This discovery may also help planetary scientists understand how Jupiter acquired both these moons as well as 20 other Jovian moons that also lie in irregular orbits. The orbits suggest to astronomers that the bodies were captured from the asteroid belt. However, since it's very difficult in the modern solar system for a planet to capture a passing asteroid, astronomers believe that the moons may have been orbiting the planet since the early history of the solar system.

This schematic shows the orbits of the irregular satellites of Jupiter. The outer most regular satellite of Jupiter, the Galilean Callisto, is shown for reference. The inset in the upper right shows the discovery images for one of the newly discovered satellites. Black circles have been drawn to show its location and movement against the background stars and galaxies. Credit: University of Hawaii

Scientists have proposed two models to explain how a young Jupiter could have captured these moons. Under the gas drag model, small bodies would have been slowed down by passage through the proto-Jupiter's bloated atmosphere: those bodies that did not burn up would have been captured into elliptical orbits. An alternative model, mass capture, postulates that the rapid growth of Jupiter would have allowed the young planet to capture nearly planetesimals moving in similar orbits.
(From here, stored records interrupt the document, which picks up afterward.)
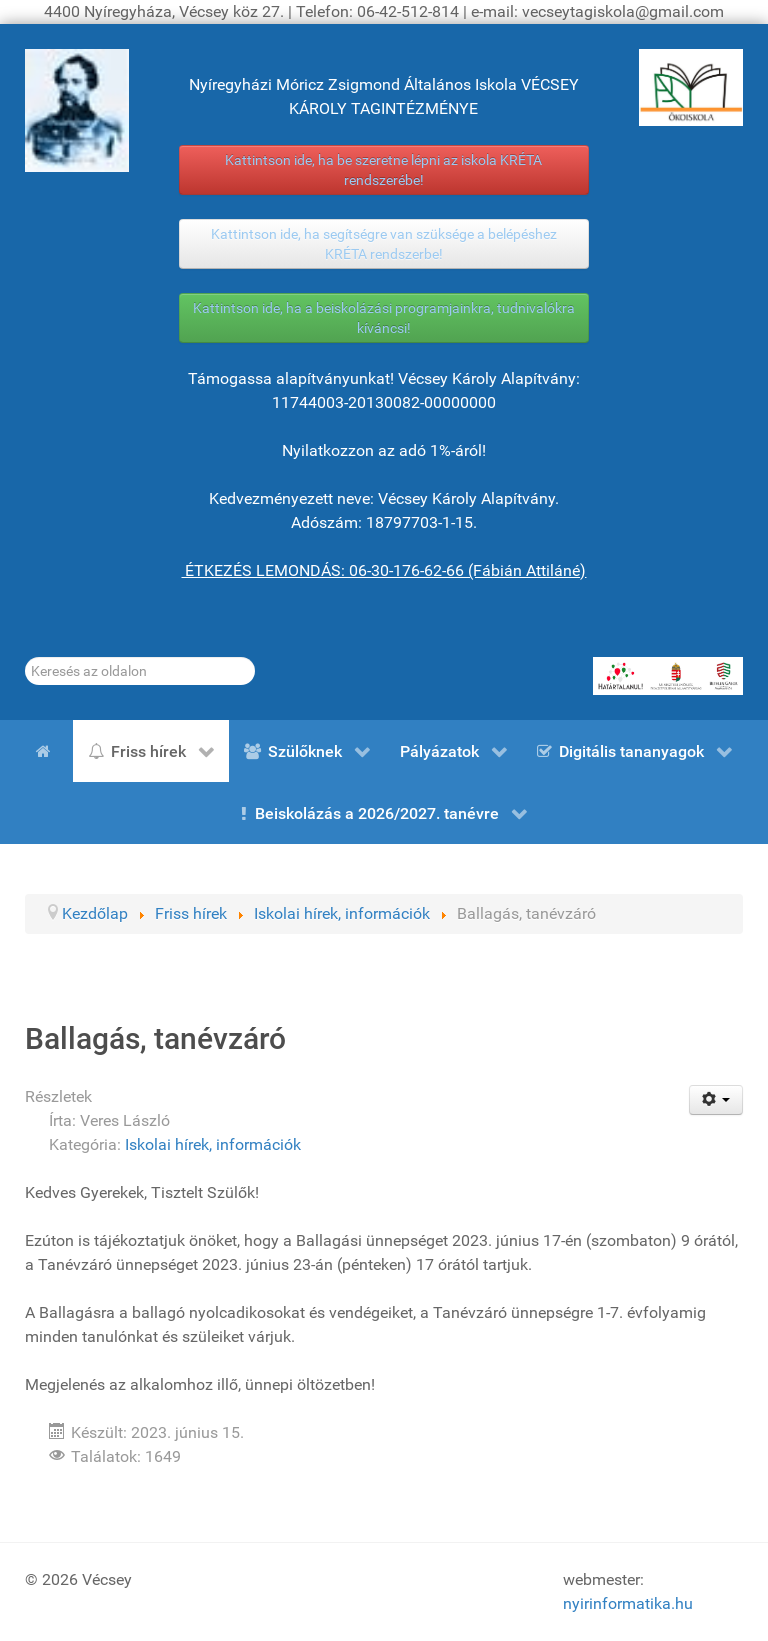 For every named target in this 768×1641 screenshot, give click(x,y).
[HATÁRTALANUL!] (668, 676)
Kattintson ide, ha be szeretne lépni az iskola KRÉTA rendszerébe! (383, 170)
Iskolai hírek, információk (213, 1144)
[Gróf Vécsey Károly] (77, 110)
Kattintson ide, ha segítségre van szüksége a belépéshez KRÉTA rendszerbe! (384, 244)
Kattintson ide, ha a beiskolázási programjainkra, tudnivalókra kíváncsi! (384, 318)
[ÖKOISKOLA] (691, 87)
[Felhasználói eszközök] (716, 1100)
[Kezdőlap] (47, 751)
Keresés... (25, 657)
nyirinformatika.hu (628, 1603) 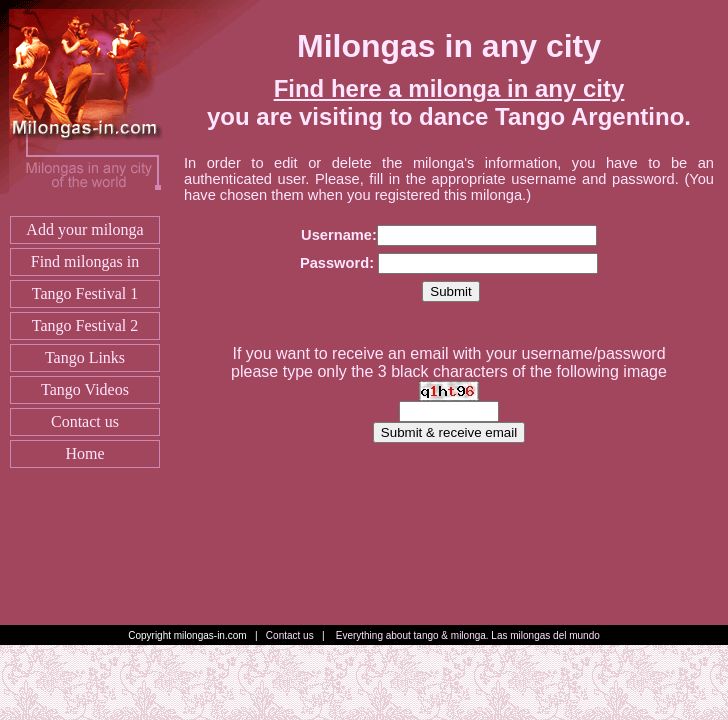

Sheppard believes that studying the size distribution of these irregular moons may allow scientists to differentiate between the two models. "The gas drag mechanism predicts there should be a cut off at some small size in the satellites since these objects would feel the friction from the gas drag much more than larger objects," he explained. "The mass growth mechanism doesn't have any size dependence. Thus close examination and a complete sample of the satellites of Jupiter may allow us to prefer one theory over the other."

Sheppard said that his group currently prefers the gas drag model since the moons they have discovered are about the right size to be slowed into orbit by a bloated proto-Jupiter. However, he cautioned that the size cutoff predicted at the model may be too small than what can be currently observed.

Searches for more moons of Jupiter are planned for the near future, with every indication that there are many more moons waiting to be discovered. "Based on our surveys," said Sheppard, "we believe Jupiter has about 100 satellites larger than one kilometer in diameter."